But doesn’t a diagonal argument show that no decision theory can be reflectively consistent over all test data presented by a malicious Omega? Just as there is no enumeration of the reals, isn’t there a game which can make any specified rational agent regret its rationality? Omega holds all the cards. He can always make you regret your choice of decision theory.
Just as there is no enumeration of the reals, isn’t there a game which can make any specified rational agent regret its rationality? Omega holds all the cards. He can always make you regret your choice of decision theory.
No. We can ensure that no such problem exists if we assume that (1) only the output decisions are used, not any internals; and (2) every decision is made with access to the full problem statement.
I’m not entirely sure what “every decision is made with full access to the problem statement means”, but I can’t see how it can possibly get around the diagonalisation argument. Basically, Omega just says “I simulated your decision on problem A, on which your algorithm outputs something different from algorithm X, and give you a shiny black ferrari iff you made the same decision as algorithm X”
As cousin_it pointed out last time I brought this up, Caspian made this argument in response to the very first post on the Counterfactual Mugging.
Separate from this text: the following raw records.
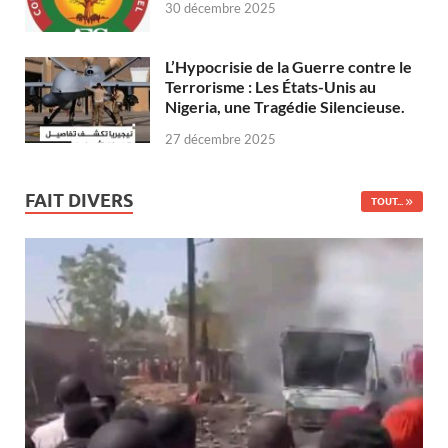
30 décembre 2025
L’Hypocrisie de la Guerre contre le
Terrorisme : Les États-Unis au
Nigeria, une Tragédie Silencieuse.
27 décembre 2025
FAIT DIVERS
TOUT...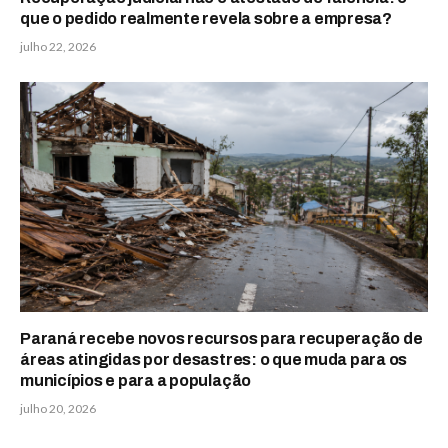
que o pedido realmente revela sobre a empresa?
julho 22, 2026
Paraná recebe novos recursos para recuperação de
áreas atingidas por desastres: o que muda para os
municípios e para a população
julho 20, 2026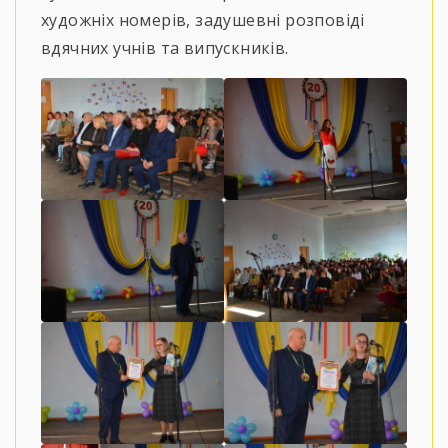
художніх номерів, задушевні розповіді
вдячних учнів та випускників.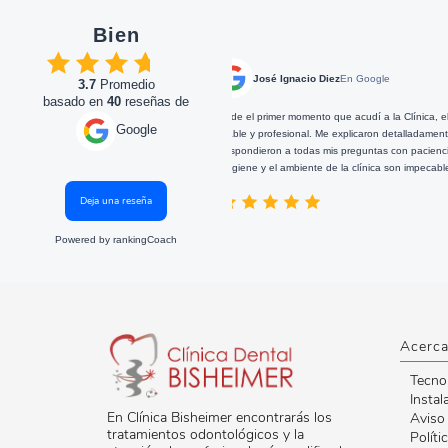
Bien
José Ignacio Diez
En Google
3.7
Promedio
basado en
40
reseñas de
to es
Desde el primer momento que acudí a la Clínica, el trato recibido fue muy
Google
amable y profesional. Me explicaron detalladamente cada paso del tratamiento,
y respondieron a todas mis preguntas con paciencia y disponibilidad. Además,
...
la higiene y el ambiente de la clínica son impecables. Un 10! :)))
...
Deja una reseña
5-08-29
2025-02-27
5
Powered by
rankingCoach
Acerca
Tecno
Instal
En Clínica Bisheimer encontrarás los
Aviso
tratamientos odontológicos y la
Políti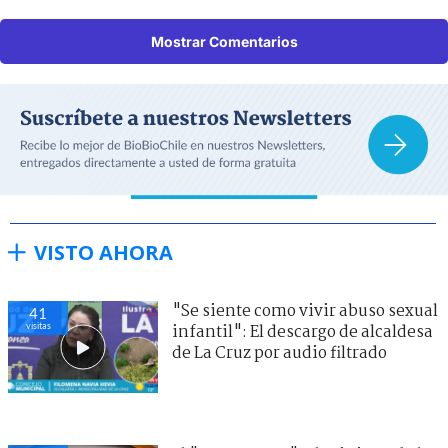
Mostrar Comentarios
VISTO AHORA
"Se siente como vivir abuso sexual
41
visitas
infantil": El descargo de alcaldesa
de La Cruz por audio filtrado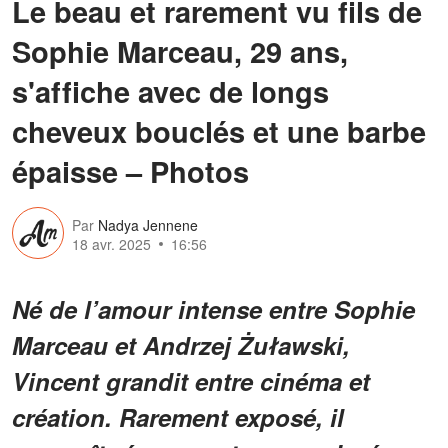
Le beau et rarement vu fils de
Sophie Marceau, 29 ans,
s'affiche avec de longs
cheveux bouclés et une barbe
épaisse – Photos
Par
Nadya Jennene
18 avr. 2025
16:56
Né de l’amour intense entre Sophie
Marceau et Andrzej Żuławski,
Vincent grandit entre cinéma et
création. Rarement exposé, il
I’ve yet to see anyone point out a flaw in it as an existence proof.
As far as I can see the only premise needed for this diagonalisation to work is that your decision theory doesn’t agree with algorithm X on all possible decisions, so just make algorithm X “whatever happens, recite the Bible backwards 17 times”.
I’m not entirely sure what “every decision is made with full access to the problem statement means”, but I can’t see how it can possibly get around the diagonalisation argument. Basically, Omega just says “I simulated your decision on problem A, on which your algorithm outputs something different from algorithm X, and give you a shiny black ferrari iff you made the same decision as algorithm X”
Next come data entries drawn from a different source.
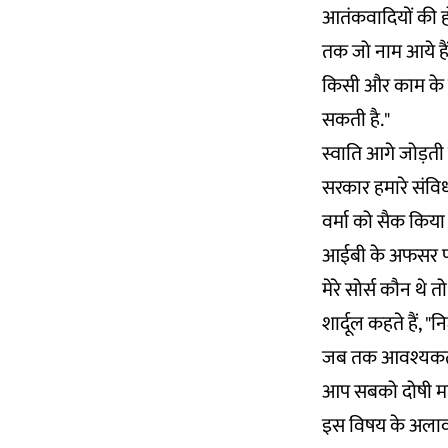
आतंकवादियों की ह
तक जो नाम आये हैं
किसी और काम के लि
सकती है."
स्वाति आगे जोड़ती ह
सरकार हमारे संविधा
वर्मा को सैक किया
आईबी के अफसर पक
मेरे सोर्स कौन थे त
शार्दूल कहते हैं,
जब तक आवश्यकता न 
आप सबको दोषी मान
इस विषय के अलावा 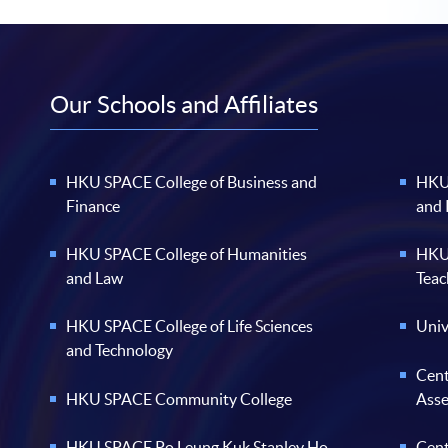
Our Schools and Affiliates
HKU SPACE College of Business and
HKU 
Finance
and
HKU SPACE College of Humanities
HKU 
and Law
Teac
HKU SPACE College of Life Sciences
Univ
and Technology
Cent
HKU SPACE Community College
Ass
HKU SPACE Po Leung Kuk Stanley Ho
Cent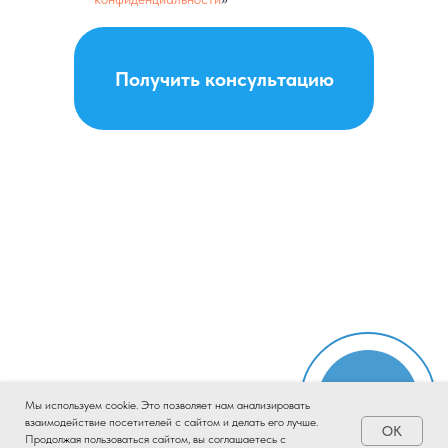
Получить консультацию
Онлайн-
Мы используем cookie. Это позволяет нам анализировать
запись
взаимодействие посетителей с сайтом и делать его лучше.
OK
Продолжая пользоваться сайтом, вы соглашаетесь с
Tilda
Made on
In that case, your answer to problem A is being used in a context other than problem A. That other context is the real problem statement, and you didn’t have it when you chose your answer to A, so it violates the assumption.
Yeah, that definitely violates the “every decision is made with full access to the problem statement” condition. The outcome depends on your decision on problem A, but when making your decision on problem A you have no knowledge that your decision will also be used for this purpose.
I don’t see how this is useful. Let’s take a concrete example, let’s have decision problem A, Omega offers you the choice of $1,000,000, or being slapped in the face with a wet fish. Which would you like your decision theory to choose?
Now, No-mega can simulate you, say, 10 minutes before you find out who he is, and give you 3^^^3 utilons iff you chose the fish-slapping. So your algorithm has to include some sort of prior on the existence of “fish-slapping”-No-megas.
My algorithm “always get slapped in the face with a wet fish where that’s an option”, does better than any sensible algorithm on this particular problem, and I don’t see how this problem is noticeably less realistic than any others.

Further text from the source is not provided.